Zyh716/WSDM2022-C2CRS

About evaluation

Closed this issue · 7 comments

Hi yuanhang,
first of all, thanks for your work. The results of Dist2, 3, 4 on the KGSF dialogue module reported in the paper are different from those reported in the KGSF paper itself. Is this because you and KGSF use different evaluation scripts? If the answer is yes, can you specify the difference between KGSF's evaluation script and yours.
Thanks a lot! Lucy

Hello, You can see our Dist@N method in this file(https://github.com/Zyh716/WSDM2022-C2CRS/blob/main/crslab/evaluator/standard.py). Especially starting from line 118.

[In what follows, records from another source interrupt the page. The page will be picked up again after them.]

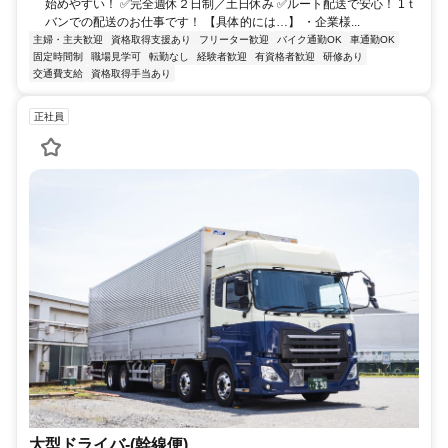
始めやすい！ ✅完全週休２日制／土日休み ✅ルート配送で安心！ 1ｔ
バンでの配送のお仕事です！ 【具体的には…】 ・企業様...
主婦・主夫歓迎
資格取得支援あり
フリーター歓迎
バイク通勤OK
車通勤OK
固定時間制
職場見学可
転勤なし
経験者歓迎
有資格者歓迎
研修あり
交通費支給
資格取得手当あり
正社員
大型ドライバ-(幹線便)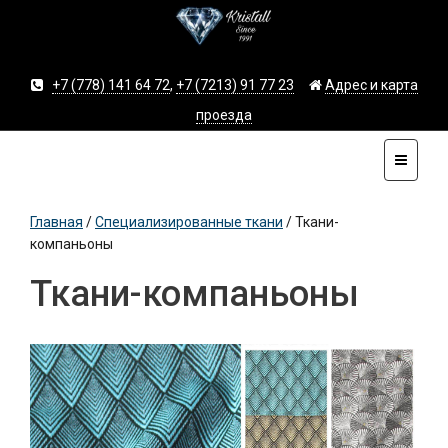
+7 (778) 141 64 72
,
+7 (7213) 91 77 23
Адрес и карта
проезда
Главная
/
Специализированные ткани
/
Ткани-
компаньоны
Ткани-компаньоны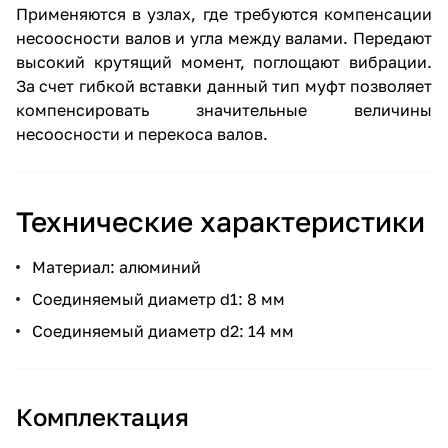
Применяются в узлах, где требуются компенсации
несоосности валов и угла между валами. Передают
высокий крутящий момент, поглощают вибрации.
За счет гибкой вставки данный тип муфт позволяет
компенсировать значительные величины
несоосности и перекоса валов.
Технические характеристики
Материал: алюминий
Соединяемый диаметр d1: 8 мм
Соединяемый диаметр d2: 14 мм
Комплектация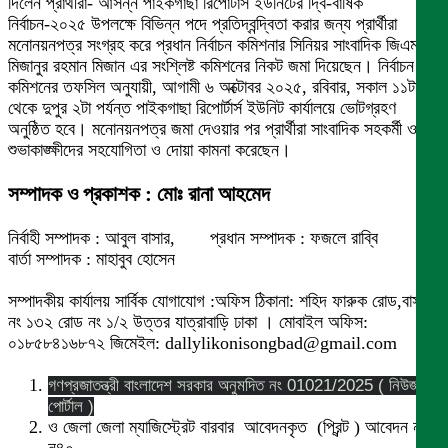
দিলেন প্রার্থীরা- আসন্ন পাইকগাছা রিপোর্টার্স ইউনিটের দ্বি-বার্ষিক
নির্বাচন-২০২৫ উপলক্ষে বিভিন্ন পদে প্রতিদ্বন্দ্বিতা করার জন্য প্রার্থীরা
মনোনয়নপত্র সংগ্রহ করে প্রধান নির্বাচন কমিশনার সিনিয়র সাংবাদিক জিএম
মিজানুর রহমান মিজান এর সংশ্লিষ্ট কমিশনের নিকট জমা দিয়েছেন। নির্বাচন
কমিশনের তফসিল অনুযায়ী, আগামী ৬ অক্টোবর ২০২৫, রবিবার, সকাল ১১টা
থেকে দুপুর ২টা পর্যন্ত পাইকগাছা রিপোর্টার্স ইউনিট কার্যালয়ে ভোটগ্রহণ
অনুষ্ঠিত হবে। মনোনয়নপত্র জমা দেওয়ার পর প্রার্থীরা সাংবাদিক সহকর্মী ও
শুভাকাঙ্ক্ষীদের সহযোগিতা ও দোয়া কামনা করেছেন।
সম্পাদক ও প্রকাশক : মোঃ রানা আহমেদ
নির্বাহী সম্পাদক : আবুল বাসার, প্রধান সম্পাদক : ফজলে রাব্বি
বার্তা সম্পাদক : মাহাবুব হোসেন
সম্পাদকীয় কার্যালয় সার্বিক যোগাযোগ :অফিস ঠিকানা: শহিদ ফারুক রোড,বাসা
নং ১৩২ রোড নং ১/২ উত্তর যাত্রাবাড়ি ঢাকা । মোবাইল অফিস:
০১৮৫৮৪১৬৮৭২ জিমেইল: dallylikonisongbad@gmail.com
গণপ্রজাতন্ত্রী বাংলাদেশ সরকার অনুমদিত নং 01021/2025 ( নিউজ
পোর্টাল )
ও জেলা জেলা ম্যাজিস্ট্রেট বারবার আবেদনকৃত (প্রিন্ট ) আবেদন নং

We use this method to compute the Dist@N for C2CRS and all baselines (including KGSF).

wow! Thanks for your quick reply. I will check this carefully!

Hey, yuanhang, sorry to bother you again. When I use sh script/redial/eval/redial_rec_eval.sh, they report the result of Hit@N. I want to know, Hit@N=Recall@N in this work? Also, it took me so long to train the recommendation module, about 2 days(using CPU, default settings in repo), is this right?

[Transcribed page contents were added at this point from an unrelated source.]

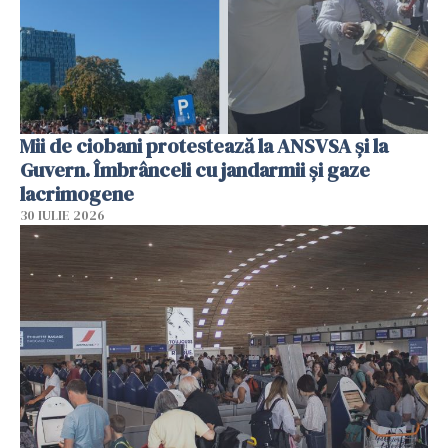
Mii de ciobani protestează la ANSVSA și la
Guvern. Îmbrânceli cu jandarmii și gaze
lacrimogene
30 IULIE 2026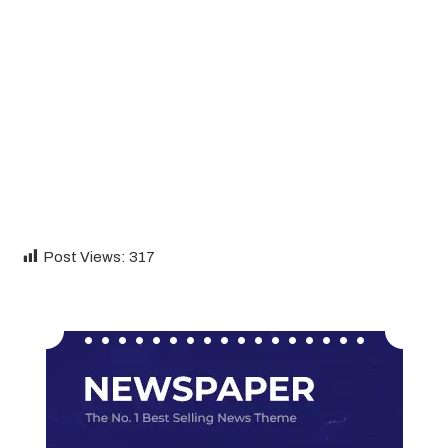
Post Views:
317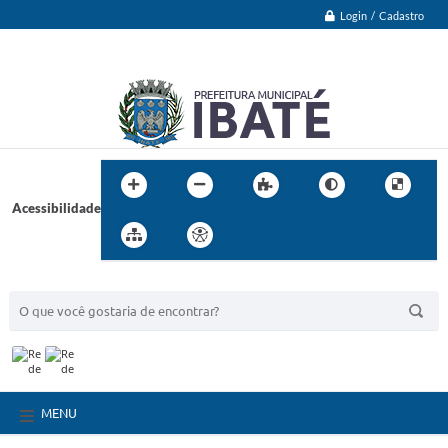
Login / Cadastro
Acessibilidade
BUSCA DO SITE:
MENU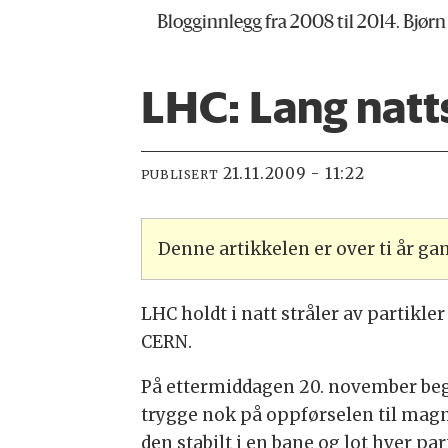
Blogginnlegg fra 2008 til 2014. Bjørn
LHC: Lang natts
21.11.2009 - 11:22
PUBLISERT
Denne artikkelen er over ti år g
LHC holdt i natt stråler av partikle
CERN.
På ettermiddagen 20. november begy
trygge nok på oppførselen til magne
den stabilt i en bane og lot hver pa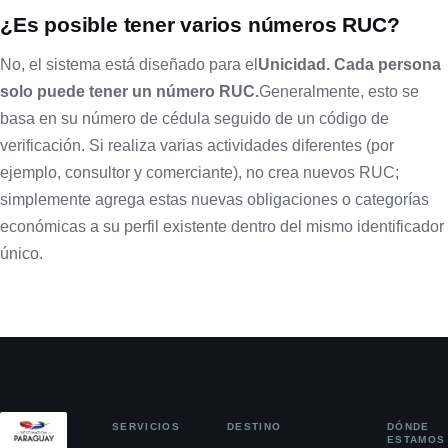
¿Es posible tener varios números RUC?
No, el sistema está diseñado para el
Unicidad. Cada persona
solo puede tener un número RUC.
Generalmente, esto se
basa en su número de cédula seguido de un código de
verificación. Si realiza varias actividades diferentes (por
ejemplo, consultor y comerciante), no crea nuevos RUC;
simplemente agrega estas nuevas obligaciones o categorías
económicas a su perfil existente dentro del mismo identificador
único.
SERVICIOS
DESTINO
DÓNDE
ESTAMOS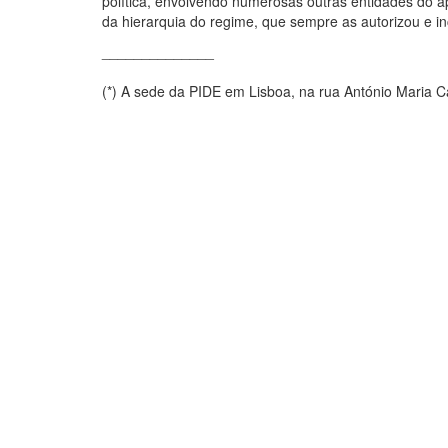
política, envolvendo numerosas outras entidades do ap
da hierarquia do regime, que sempre as autorizou e in
______________
(*) A sede da PIDE em Lisboa, na rua António Maria C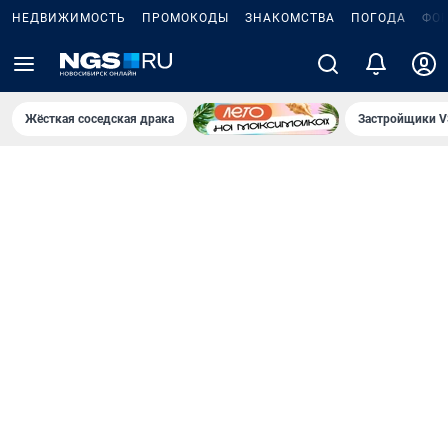
НЕДВИЖИМОСТЬ
ПРОМОКОДЫ
ЗНАКОМСТВА
ПОГОДА
ФО
Жёсткая соседская драка
Застройщики V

  1. Yes, Hit@N=Recall@N in this work
  2. In a 3090, it approximately spends 2.5 hours to finish the pre-training, 0.5 hours to finish the fine-tuning onrecommendation task, 8 hours to finish the fine-tuning on generation task. You can refer to this time. I have not run on the CPU and not quite know the time it will spend

The reason is I should set CUDA_VISIBLE_DEVICES=0. Thanks again!

The reason is I should set CUDA_VISIBLE_DEVICES=0. Thanks again!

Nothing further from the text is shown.